Convicted paedophile asks judge not to take his house to pay compensation to victim

John O’Neill, a 51-year-old jobless law student, has been paying his nephew €50 a week.

A CONVICTED PAEDOPHILE, who four years ago was ordered to pay €100,000 damages to the nephew he sexually abused when the child was only six, has pleaded with a judge not to do anything that could cause him lose his home.

John O’Neill, now a 51-year-old jobless law student, has been paying his nephew, Keith Battersby, €50 a week and faces an application for a well-charging order against his home at Sarsfield Park, Lucan, Co Dublin, the Circuit Civil Court was told.

Judge Jacqueline Linnane said that at this rate it would take him almost 40 years paying off the debt. By that time O’Neill would be 91 and his nephew 80 if both survived. “And I certainly won’t be around,” the judge said.

Barrister Cathy Smith, counsel for Battersby, told the court that O’Neill had “sporadically and irregularly” been paying €50 a week to his nephew over the last four years with only €6,630 paid off the debt.

She was seeking a well charging order against O’Neill’s property and, if necessary, orders for possession and sale of it.

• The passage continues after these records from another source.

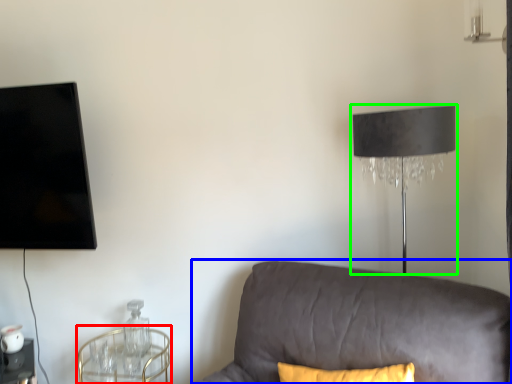 Question: Estimate the real-world distances between objects in this image. Which object is closer to round table (highlighted by a red box), studio couch (highlighted by a blue box) or lamp (highlighted by a green box)?

Choices:
 (A) studio couch
 (B) lamp

Answer: (A) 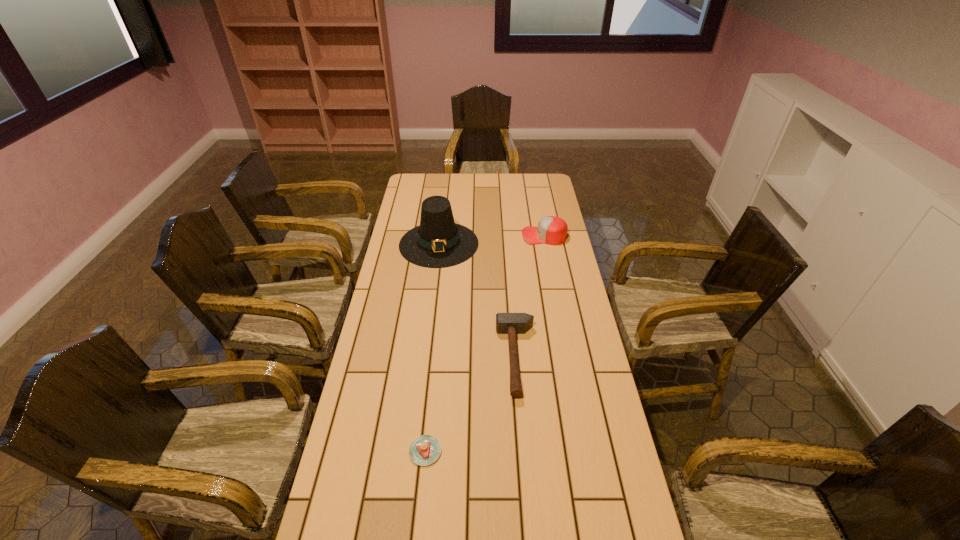 The height and width of the screenshot is (540, 960). In order to click on unoccupied position between the pastry and the third tallest object in this screenshot , I will do `click(471, 404)`.

Where is `free space that is in between the nearest object and the second tallest object`? The width and height of the screenshot is (960, 540). free space that is in between the nearest object and the second tallest object is located at coordinates (485, 343).

Identify the location of free space that is in between the hammer and the baseball cap. The image size is (960, 540). (531, 297).

Identify the location of empty location between the tallest object and the second tallest object. This screenshot has height=540, width=960. pyautogui.click(x=492, y=240).

The width and height of the screenshot is (960, 540). I want to click on vacant point located between the hammer and the hat, so [478, 301].

Locate an element on the screen. empty space between the hat and the third farthest object is located at coordinates (478, 301).

In order to click on free spot between the second shortest object and the tallest object in this screenshot , I will do `click(478, 301)`.

The height and width of the screenshot is (540, 960). Identify the location of vacant space in between the third shortest object and the hat. (492, 240).

Identify which object is the closest to the baseball cap. Please provide its 2D coordinates. Your answer should be formatted as a tuple, i.e. [(x, y)], where the tuple contains the x and y coordinates of a point satisfying the conditions above.

[(438, 242)]

Identify which object is located as the second nearest to the baseball cap. Please provide its 2D coordinates. Your answer should be formatted as a tuple, i.e. [(x, y)], where the tuple contains the x and y coordinates of a point satisfying the conditions above.

[(506, 323)] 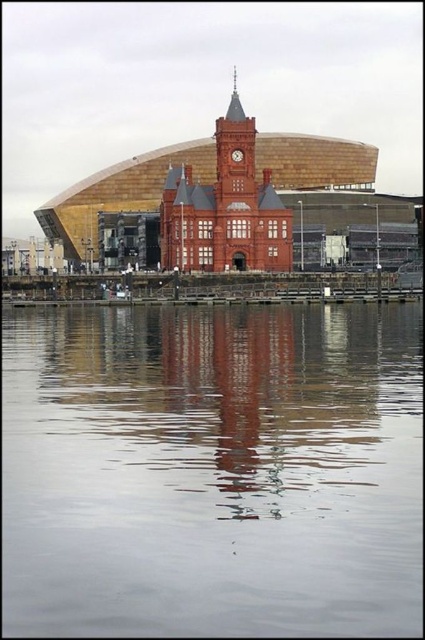 Is smooth gray water at center positioned at the back of matte brick clock tower at center?

No, smooth gray water at center is in front of matte brick clock tower at center.

Is smooth gray water at center to the right of matte brick clock tower at center from the viewer's perspective?

Yes, smooth gray water at center is to the right of matte brick clock tower at center.

Find the location of a particular element. The height and width of the screenshot is (640, 425). smooth gray water at center is located at coordinates (212, 470).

In 2012 Keith Battersby, then aged 36, of Coill Fada, Longwood, Co Meath, sued his uncle who, he said, had committed 12 sexual assaults on him between 1982 and 1984. The abuse had occurred in O’Neill’s home and in the projection room of the Grove Cinema in Lucan where O’Neill worked at the time and had commenced when Battersby was just six years.

In July 2012 Battersby sued O’Neill and the then High Court President, Justice Nicholas Kearns, had awarded him €100,000 and costs for “horrific experiences.”

Outstanding debt

Ms Smith, who appeared with Pearse Mehigan Solicitors, said there was still about €93,000 outstanding and Battersby wanted payment of the award so he could finally get on with his life.

O’Neill, who represented himself in the Circuit Civil Court, said he had pleaded guilty at the Dublin Circuit Criminal Court to sexually assaulting his nephew. He had been given a two year suspended sentence and had not defended his nephew’s claim for damages in 2012.

Following his conviction and articles about him in the Sunday World he had lost his job in a taxi calls centre and had since been on social welfare. He was doing his best to pay off his nephew but did not want to lose his home.

O’Neill said he had been a law student for the last four years and hoped on qualification to get a job and pay off his debt to his nephew. Following O’Neill’s conviction in the Circuit Criminal Court in 2010, Battersby had described his uncle as: “A monster who stole my childhood.”

Judge Linnane said that with a judgment already against him his credit rating had gone and it was “fanciful” of him to think that in the future a bank would lend him the money to pay off the award.

She said he had told the court he wanted to deal honourably with the situation but had raised a challenge to the Circuit Court’s jurisdiction to deal with the matter.

Adjourning the proceedings into the New Year she said if he genuinely wanted to do the honourable thing he might consider consenting to the court being given unlimited jurisdiction to deal with Battersby’s application.